» WORK TO COMPLETE
Your reply must contain exactly the lines running from the one with "ΕΚΔΗΛΩΣΕΙΣ ΔΗΜΟΥ ΜΕΣΣΗΝΗΣ ΓΙΑ ΣΚ –" to the last line of the entries below, both included, and no other lines.

=-=-=

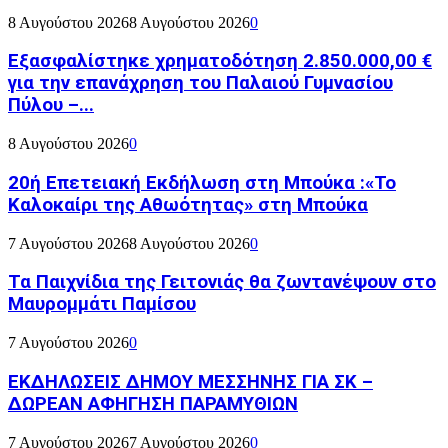
8 Αυγούστου 2026
8 Αυγούστου 2026
0
Εξασφαλίστηκε χρηματοδότηση 2.850.000,00 €
για την επανάχρηση του Παλαιού Γυμνασίου
Πύλου –...
8 Αυγούστου 2026
0
20ή Επετειακή Εκδήλωση στη Μπούκα :«Το
Καλοκαίρι της Αθωότητας» στη Μπούκα
7 Αυγούστου 2026
8 Αυγούστου 2026
0
Τα Παιχνίδια της Γειτονιάς θα ζωντανέψουν στο
Μαυρομμάτι Παμίσου
7 Αυγούστου 2026
0
ΕΚΔΗΛΩΣΕΙΣ ΔΗΜΟΥ ΜΕΣΣΗΝΗΣ ΓΙΑ ΣΚ –
ΔΩΡΕΑΝ ΑΦΗΓΗΣΗ ΠΑΡΑΜΥΘΙΩΝ
7 Αυγούστου 2026
7 Αυγούστου 2026
0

=-=-=

» RESPONSE TO THE EXERCISE
ΕΚΔΗΛΩΣΕΙΣ ΔΗΜΟΥ ΜΕΣΣΗΝΗΣ ΓΙΑ ΣΚ –
ΔΩΡΕΑΝ ΑΦΗΓΗΣΗ ΠΑΡΑΜΥΘΙΩΝ
7 Αυγούστου 2026
7 Αυγούστου 2026
0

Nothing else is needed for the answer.